What is the state of consciousness? It is the way we view, interpret, understand, and interact with everyone and everything around us. The state of consciousness can only be perceived from a first-person perspective and cannot be evaluated by a third party because of its subjective nature. Reality, in a sense, requires a perspective, or in other words, a state of consciousness, to exist. God holds space for and allows different points of view, but your perspective is always unique.
Our spiritual and personal progress doesn't occur in a linear fashion but rather in cycles based on our state of consciousness. In each cycle, we must learn specific lessons to release limiting beliefs and energy patterns that hinder our growth, thereby expanding our consciousness and moving to a new cycle.

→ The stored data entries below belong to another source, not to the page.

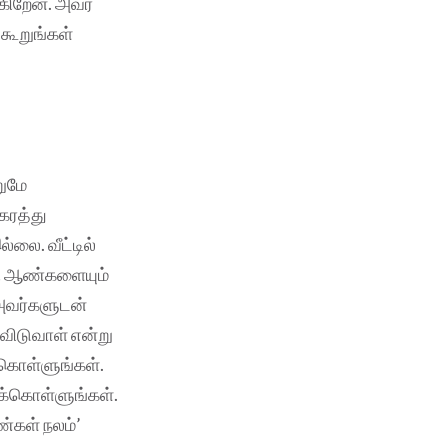
கிறேன். அவர்
 கூறுங்கள்
றுமே
கரத்து
லை. வீட்டில்
வி ஆண்களையும்
 அவர்களுடன்
விடுவாள் என்று
்கொள்ளுங்கள்.
க்கொள்ளுங்கள்.
்கள் நலம்’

One large cycle comprises several smaller cycles. No cycle remains permanent; they evolve as we expand our consciousness, coming and going as we experience life.
Our progress is ultimately psychological because we already possess what we seek; we are simply unaware of our true nature.
Your perspective provides a reference point through which you see your reality. This perspective is based on your self-perception and determines your experiences. Therefore, we can say that you are what you experience, because your consciousness shapes your reality.
Hierarchical Scale of Consciousness
Richard Hawkins developed a "Map of Consciousness," which proposes a hierarchical scale of human consciousness. Human consciousness exists on a spectrum, ranging from low to high vibrational energies. Higher levels represent exponentially greater power and evolutionary advancement. These are large cycles, as we understand them. We must first learn the lessons of lower vibrational energies to move up the scale. Each energy level corresponds to states of consciousness ranging from shame to enlightenment.
We can use a unique muscle-testing method to calibrate these levels. This technique determines whether your current state is empowering or disempowering. Muscle testing involves another person assessing the strength of your arm. If your arm remains strong and doesn't move, your state of consciousness is empowering; if your arm weakens, your state of consciousness is disempowering.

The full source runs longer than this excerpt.